Quantitative polymerase chain reactions (PCRs) were performed to confirm differentially expressed RBPs in RA fibroblastic synoviocytes (FLSS) and OA-FLS, as well as in collagen-induced arthritis (CIA) mice and control mice. Additionally, the bulk RNA-seq data were collected and RBP alternative splicing events (ASE) co-expression analyzes were performed to reveal the potential regulatory role of RA-related RBPs with ASD. Significant variations in the relative proportions of cell subtypes were demonstrated between RA and OA with RBPs downregulated, RBPs overregulated in each cell type, and showing high specificity for certain subsets. One hundred five upregulated and 133 downregulated RBPs were identified in fibroblasts.

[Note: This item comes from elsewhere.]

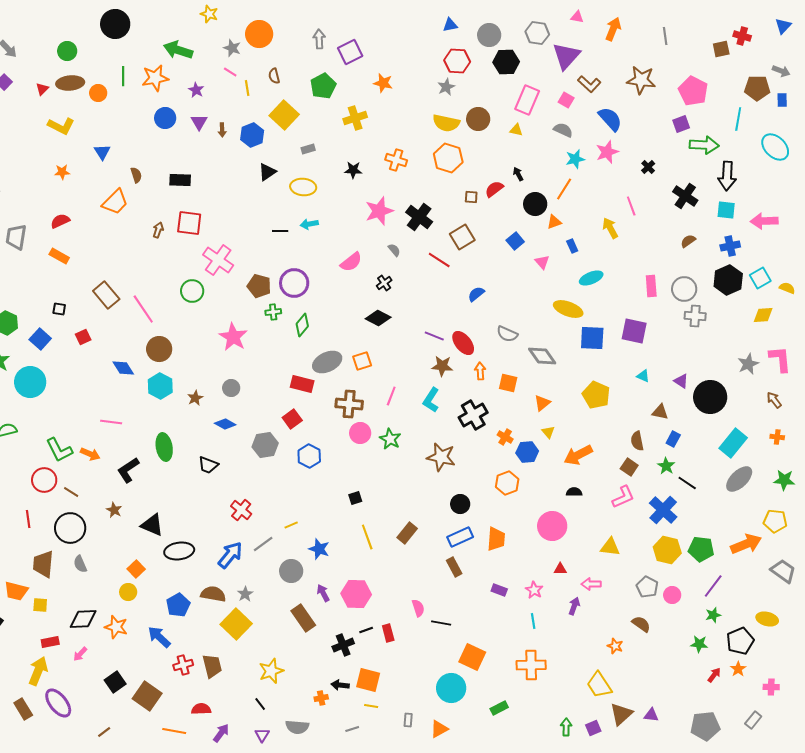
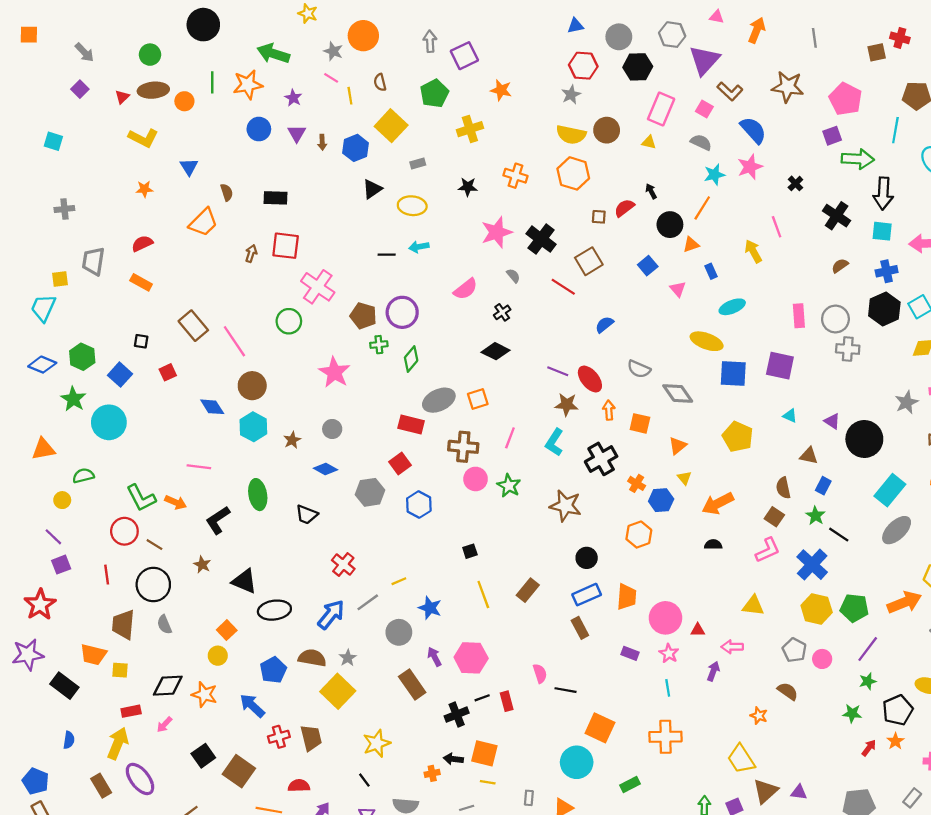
pink circle: (552, 526) -> (665, 618), moved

Y-box binding protein 3 (YBX3) and splicing factor 3B subunit 6 (SF3B6) were found to be upregulated in RA-FLS and CIA mice) were downregulated in RA-FLS. The RA group showed stronger interactions with cell types compared to the OA group with improved signaling pathways such as: B. Fibronectin 1 cluster of differentiation 44 (FN1-CD44) and CXC motif chemokine ligand 12-CXC motif chemokine receptor 4 (CXCL12-CXCR4).
In addition, three upregulated genes (spectrin repeat containing nuclear envelope protein 2, containing protein 2 [SYNE2]S100 calcium binding protein A9 [S100A9] and interferon -induced protein containing tetratricopeptide repeats 3 [IFIT3]) and four downregulated genes (ribonuclease 1 [RNASE1]granulin [GRN]Fn1 and sorbin and SH3 domain containing 2 [SORBS2]) were co-expressed in RA-associated RBPs and ASES.
These results suggest that dysregulation of RBPs may contribute to the development of RA and provide potential targets for therapeutic interventions.
Sources:
Luo, H.,et al. (2025). Deciphering the regulatory programs of RNA binding proteins in rheumatoid arthritis through single-cell transcriptome analysis. Acta Materia Medica. doi.org/10.15212/amm-2024-0034.